The orchard let out a soft breath, and the knot around my chest loosened. He was right. I did know that we’d meant nothing so fatal in our wishes. And I’d known from our first exchange that this voice in the orchard had a good heart. He had acted as a friend when I had no one to trust with my private thoughts. Even now, he was my only friend in a place and time where friendships between boys and girls did not exist. There were brothers and sisters, aunts and uncles, husbands and wives—but no friends.
I could not bring myself to look directly at him nor would I offer to shake his hand even though these would have been meaningless gestures in comparison to the intimacies we’d already shared. I felt my face warm to think how much I had relied on this stranger through the ugliest days.
“You’re right. It was such a terrible feeling to think . . .”
“Don’t think that way. You’ve been set free by strange and sad affairs. I won’t speak badly of the dead, but you and I both know what type of person he was. This was not your doing. It wasn’t my doing either, so don’t put it on our shoulders.”
I dared not interrupt when he was saying precisely what I needed him to say. In hindsight, I wonder if much of what he said was a bit too perfect. It was possible that, in my solitude, I’d created this friend out of a shadow of a person and brought him to life to fill a need, a dangerous trick of the mind.
“Fereiba-jan? Say something. Tell me you agree.”

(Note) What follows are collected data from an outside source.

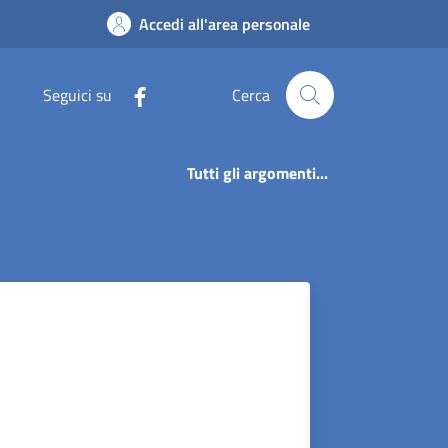
Accedi all'area personale
Seguici su
Cerca
Tutti gli argomenti...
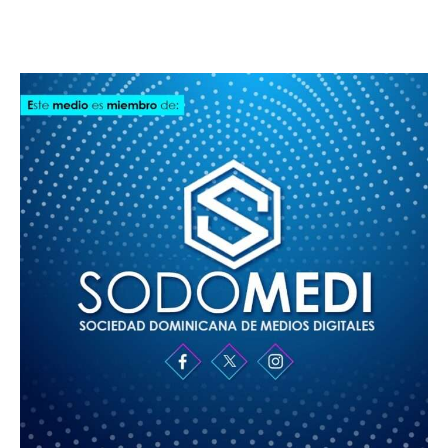
SODOMEDI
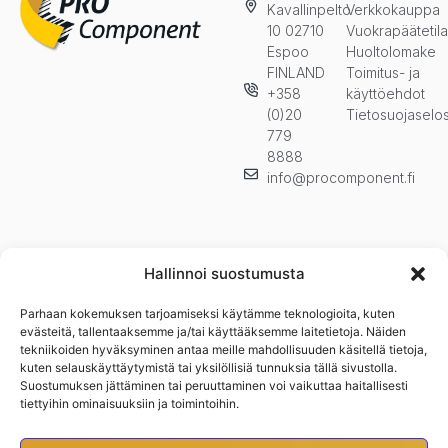
Kavallinpelto
Verkkokauppa
10 02710
Vuokrapäätetil
Espoo
Huoltolomake
FINLAND
Toimitus- ja
+358
käyttöehdot
(0)20
Tietosuojaselo
779
8888
info@procomponent.fi
Hallinnoi suostumusta
Parhaan kokemuksen tarjoamiseksi käytämme teknologioita, kuten
Pysy ajan tasalla ja tilaa uutiskirjeemme. Kuulet ensimmäisenä
evästeitä, tallentaaksemme ja/tai käyttääksemme laitetietoja. Näiden
uutuuksista, kampanjoista ja muista eduistamme.n
tekniikoiden hyväksyminen antaa meille mahdollisuuden käsitellä tietoja,
kuten selauskäyttäytymistä tai yksilöllisiä tunnuksia tällä sivustolla.
Suostumuksen jättäminen tai peruuttaminen voi vaikuttaa haitallisesti
tiettyihin ominaisuuksiin ja toimintoihin.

There was no room for doubt when I heard him utter my name. For the time being, he was as real and true and caring as I needed him to be. I couldn’t leave, tied to him by an unseemly thread of my own creation.
CHAPTER 9
Fereiba
“THEY BLAME YOU FOR HIS DEATH. THAT’S WHAT I HEARD,” KOKOGUL said flatly. The back of my neck grew hot. I stopped drying the dishes. The rag hung limply in my hand.

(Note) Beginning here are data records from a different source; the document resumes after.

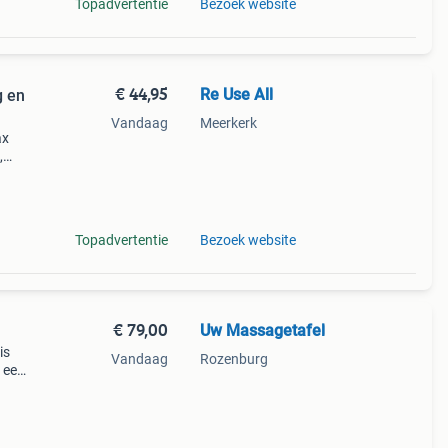
Topadvertentie
Bezoek website
€ 44,95
Re Use All
g en
Vandaag
Meerkerk
ax
,
Topadvertentie
Bezoek website
€ 79,00
Uw Massagetafel
is
Vandaag
Rozenburg
 een
 de
en is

“Me? Why do they think it was me?”
“They say that he was a perfectly healthy young man and that he was taken from his family the day before they were to come for your shirnee. Of course, Agha Firooz’s wife insists that you must be cursed. First your mother, then your grandfather, and now this suitor who was just hours away from becoming your fiancé.”
My eyes grew moist. To name the people whose loss hurt me most was cruel.
“It’s nothing to cry about,” KokoGul admonished. “How could they not draw such conclusions? They’re grieving and conflicted and they know your history. Maybe I should consider myself lucky to be alive.” KokoGul chuckled.
It was possible she had made the whole thing up. I had a hard time telling with her. Sometimes, she got so wrapped up in her own version of the truth that she couldn’t put her finger on the real story. I went back to drying the plates, but she continued.
“I went to pay my respects to his mother. As soon as she saw my face, she burst into a rage of tears and told me my daughter was a curse. She said ever since they started courting you, things had gone very badly for their family. I think a few of the women sitting around her heard, not many.”
Oh God. In the quiet of a fateha, I was certain that every woman in Kabul had heard her. I would be Kabul’s black maiden with whispers and raised brows following me.
“What did you say to her?” I asked hesitantly.
“What could I say to a grieving mother? I told her that I prayed God would give them peace and rest his young soul in heaven.”
“I mean about me. About me being cursed.”
“Fereiba, a fateha is not the time or place to argue. I told her I hoped that wasn’t true.” KokoGul took a glass and poured herself some water. “Anyway, it’s terrible to speak of him this way now that he’s gone, but I hear he was a troublemaker—disrespectful and thieving from his own family. Homaira-jan said he once beat her young son so badly, he couldn’t see out of one eye for a week.”
“When did you see Homaira-jan?” I asked casually, keeping my eyes on the dishes.
“Oh, a couple of weeks ago, in the bazaar. She’s back from her trip to India, showing off her new gold bangles, of course.”
And yet she’d been preparing my shirnee.